TunesMap co-founders Erik Loyer, center left, and G. Marq Roswell, center right, inside the company’s office in Pacific Palisades, Calif. Kendrick Brinson for The New York Times
“We’re going through the prism of music,” Mr. Roswell said, “but it’s film, it’s fashion, it’s art, it’s news, it’s comedy — it’s everything that created that scene.”
The company has deals with publishers like Genesis Publications and Rock’s Backpages, a decades-deep archive of music journalism, as well as rock photographers like Jay Blakesberg; TunesMap receives a cut of any sales made through the app. (TunesMap also shows articles from The New York Times by using the paper’s programming interface.)
During its long gestation, the company secured two patents for its navigation system and raised $4.75 million from entertainment-industry veterans like Andy Summers, the guitarist for the Police, and Jerry Moss, one of the founders of A&M Records, and from the Visionary Private Equity Group.

 
For a Bob Dylan song, the app will show items like vintage photographs, handwritten lyrics and links to related artists. TunesMap
“I produced a Hank Williams film with Tom Hiddleston that took 10 years to put together,” Mr. Roswell said, referring to the 2015 biopic “I Saw the Light.” “I wouldn’t know any other way to do it. I just never let the vision die.”
The app is free, and it works when a user plays songs on Sonos from Spotify, Apple Music and other major streaming services. But in many ways, TunesMap runs counter to the trends of digital music consumption, which are moving toward simple mobile displays and programmed playlists.
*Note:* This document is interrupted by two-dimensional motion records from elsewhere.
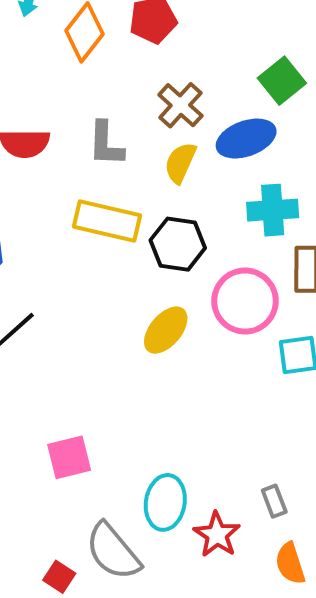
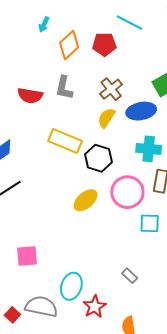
gray L-shape: (106, 144) -> (64, 88), moved
gray rectangle: (274, 501) -> (130, 276), moved, turned -35
gray semicircle: (113, 551) -> (41, 307), turned 132

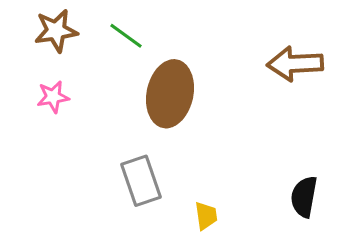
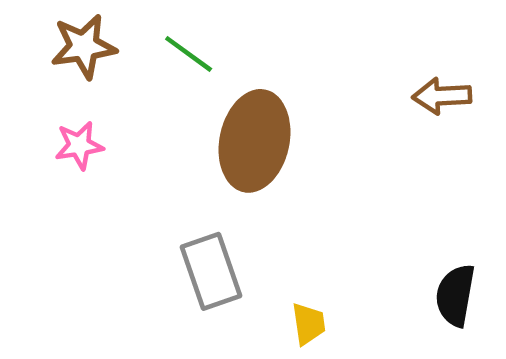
brown arrow: (295, 64) -> (442, 96), size x0.7

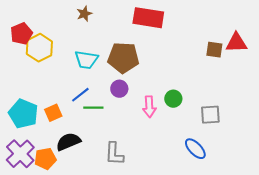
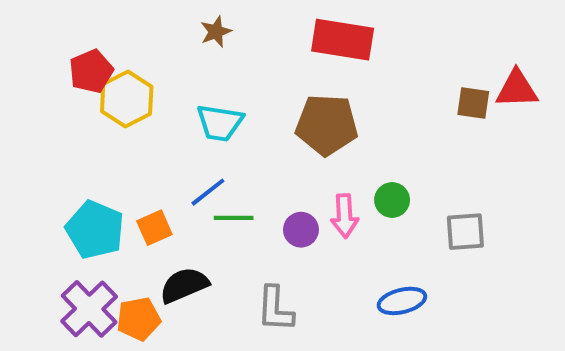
brown pentagon: (123, 58) -> (327, 125), moved
purple circle: (119, 89) -> (301, 230), moved
blue ellipse: (195, 149) -> (402, 301), moved, turned -60

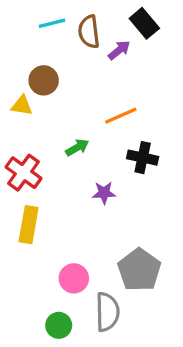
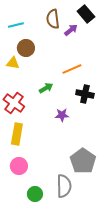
cyan line: (52, 23) -> (16, 25), moved
pink circle: (74, 278) -> (19, 166), moved

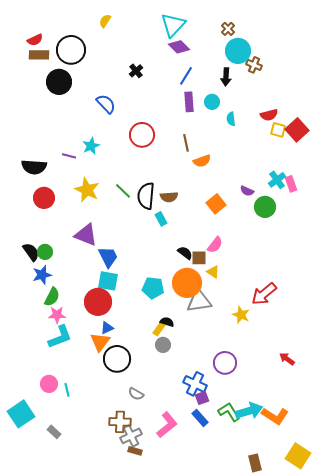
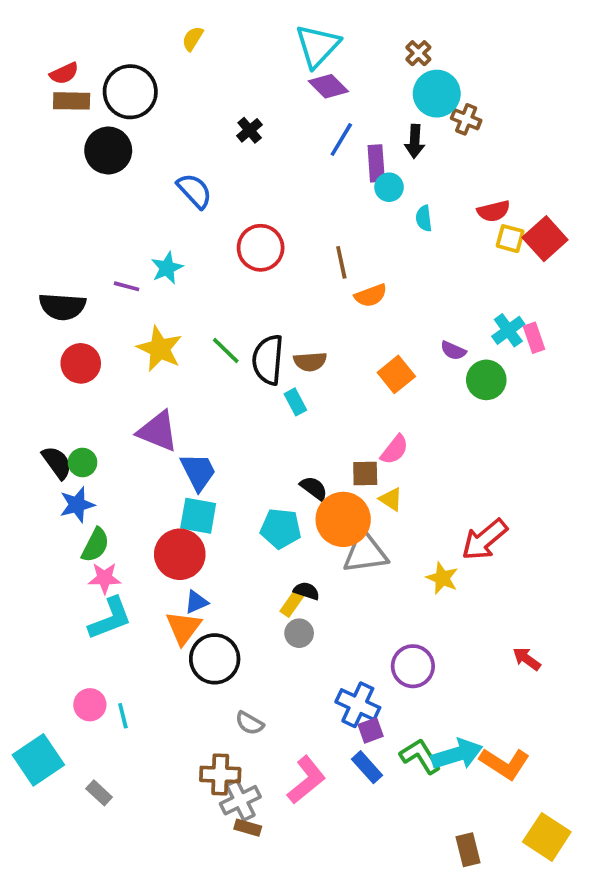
purple rectangle: (189, 102) -> (376, 163), moved
black semicircle: (185, 253) -> (314, 488), moved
Equipment costs are another potential barrier. The cheapest Sonos and Apple TV systems cost a total of $350. TunesMap said a minimal mobile version would also be available.
Reimagining liner notes for the digital age is a guiding concept, but Mr. Loyer, TunesMap’s director of user experience, said the company has tried to avoid the nostalgia of “Oh, remember when we had liner notes.”
“The real question,” Mr. Loyer said, “is how do we design the systems in such a way that values the real output of all the culture that surrounds a piece of music.”